TASK DESCRIPTION: Going through the entries below, count each line that holds "settore" and give only the total.
[ENTRIES PROVIDED — start]
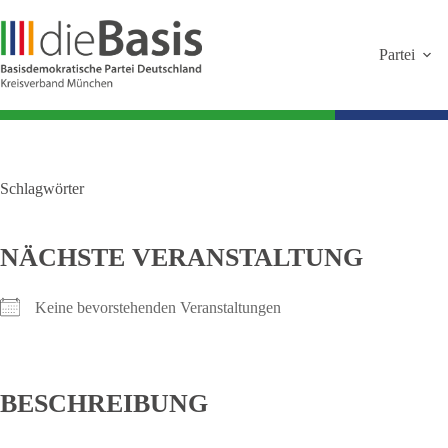
Zum
Inhalt
springen
Partei
Schlagwörter
NÄCHSTE VERANSTALTUNG
Keine bevorstehenden Veranstaltungen
BESCHREIBUNG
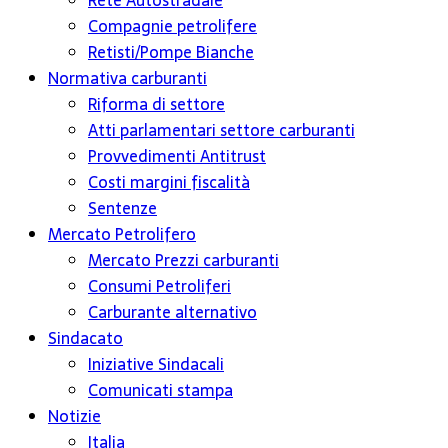
Rete Autostradale
Compagnie petrolifere
Retisti/Pompe Bianche
Normativa carburanti
Riforma di settore
Atti parlamentari settore carburanti
Provvedimenti Antitrust
Costi margini fiscalità
Sentenze
Mercato Petrolifero
Mercato Prezzi carburanti
Consumi Petroliferi
Carburante alternativo
Sindacato
Iniziative Sindacali
Comunicati stampa
Notizie
Italia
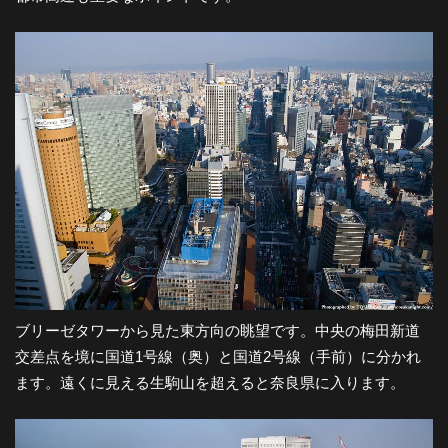
ブリーゼタワーから見た東方向の眺望です。中央の梅田新道
交差点を境に国道1号線（奥）と国道2号線（手前）に分かれ
ます。遠くに見える生駒山を超えると奈良県に入ります。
[ENTRIES PROVIDED — finish]
WRITTEN SOLUTION: 2